8Analogiquement, il nous semble tout aussi réducteur de ne voir que l’aspect transgressif dans la métalepse narrative, qui, elle aussi, peut être engendrée par une annulation des limites. Genette lui-même donne des exemples de transgressions de limites entre le narrateur et les personnages que celui-ci met en scène, des métalepses donc, qui s’expliquent par une certaine acception moderne de l’identité individuelle, laquelle ne se fonde plus sur la différenciation par rapport aux autres [8]. Dans ces exemples, qu’il illustre par les œuvres de Jean-Louis Baudry et de Jorge Luis Borges, les limites entre les personnages sont annulées. Ce type de roman, continue Genette, « a franchi cette limite [entre les personnages] comme bien d’autres, et n’hésite pas à établir entre narrateur et personnage(s) une relation variable et flottante, vertige pronominal accordé à une logique plus libre, et à une idée plus complexe de la “personnalité” » (1972, p. 254). La métalepse dans de pareils cas est moins une infraction que l’expression d’une autre vision de l’identité. Mais une telle explication des sources des métalepses ne change guère le statut du procédé : le critère définitoire principal, à savoir la transgression des niveaux narratifs, est toujours à l’œuvre.
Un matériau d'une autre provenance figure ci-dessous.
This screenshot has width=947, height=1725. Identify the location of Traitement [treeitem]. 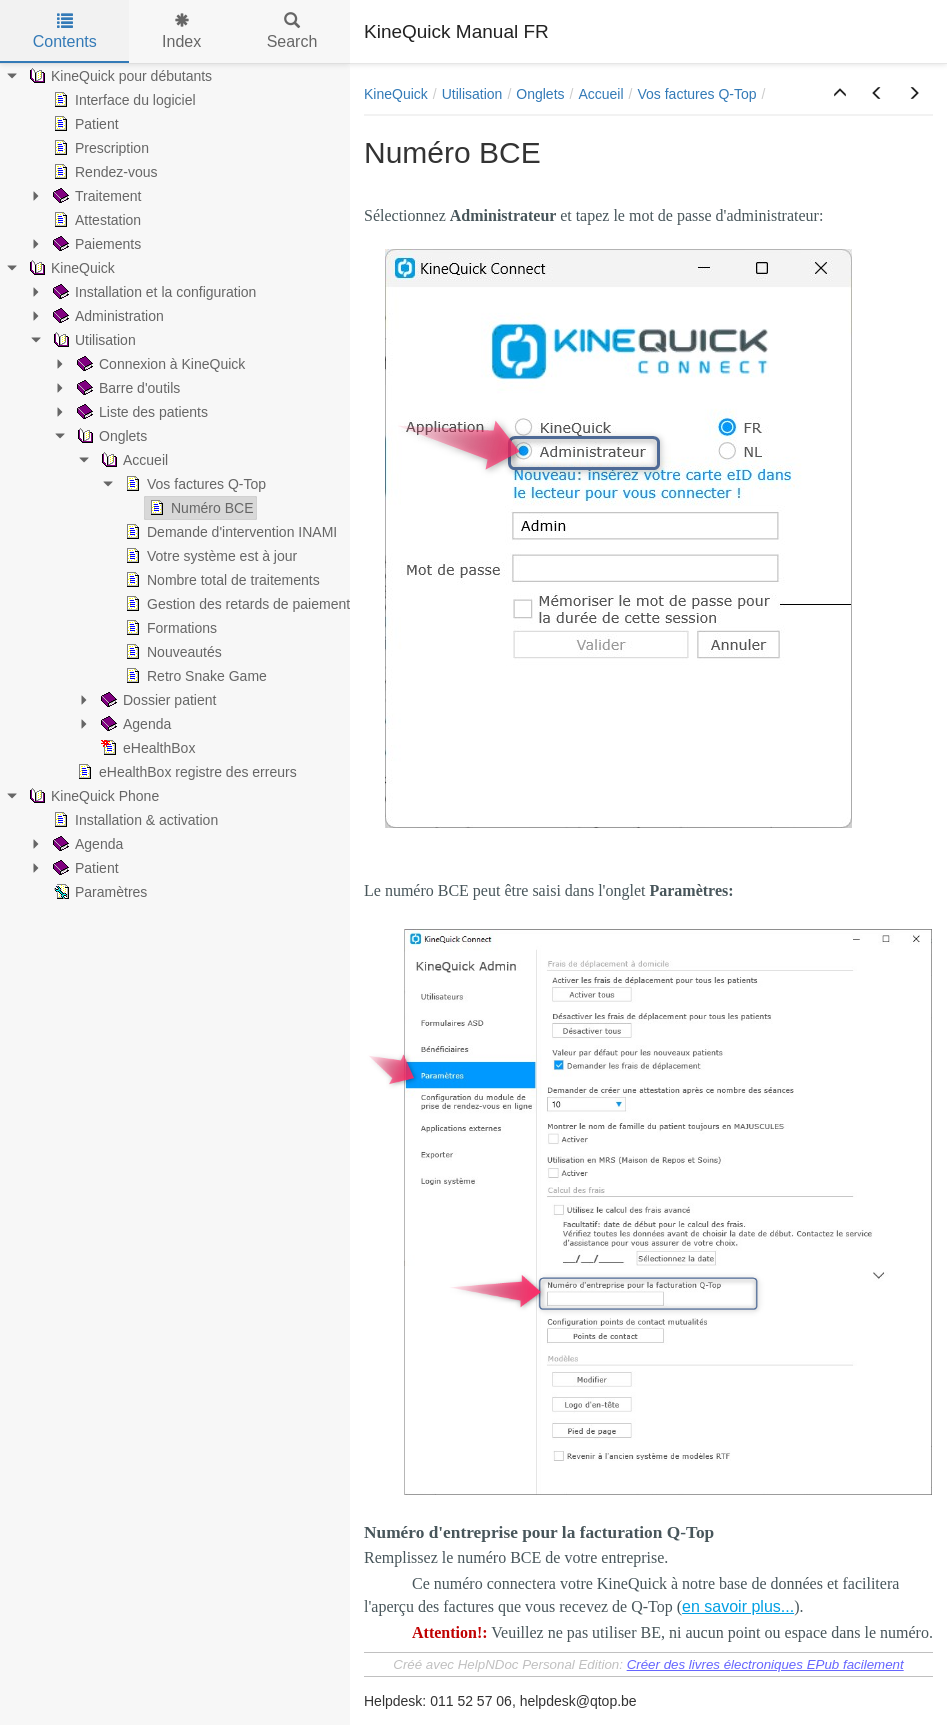 (95, 196).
9Sans contester le potentiel opératoire de la distinction entre procédés niveleurs et procédés transgresseurs faite par le groupe de Hambourg, que nous mettrons à l’épreuve par la suite, nous revenons à l’hypothèse que la différence la plus importante entre syllepse et métalepse semble résider dans la dimension temporelle. La syllepse narrative est dès le début un fait de temps, ce qui ressort, comme nous l’avons vu, du premier nom que lui donne Genette : syllepse temporelle. Sabine Lang accentue l’aspect temporel de la syllepse, en l’illustrant d’une phrase comme « tandis que le personnage fait ceci, moi, le narrateur, vous expliquerai cela [9] ». Or, un tel exemple est quasiment identique à l’un des exemples qu’utilise Genette pour illustrer la métalepse, à savoir une citation d’Illusions perdues : « Pendant que le vénérable ecclésiastique monte les rampes d’Angoulême, il n’est pas inutile d’expliquer … » (1972, p. 244). On pourrait ici critiquer Genette d’inconséquence, car nous ne voyons pas vraiment pourquoi cet exemple ne constituerait pas une syllepse temporelle. En effet, c’est là un groupement anachronique de deux instances temporelles différentes entre lesquelles est abolie la limite. En d’autres mots, on a l’impression que l’histoire narrée mène sa propre vie qui suit son cours en parallèle avec le monde du narrateur extradiégétique.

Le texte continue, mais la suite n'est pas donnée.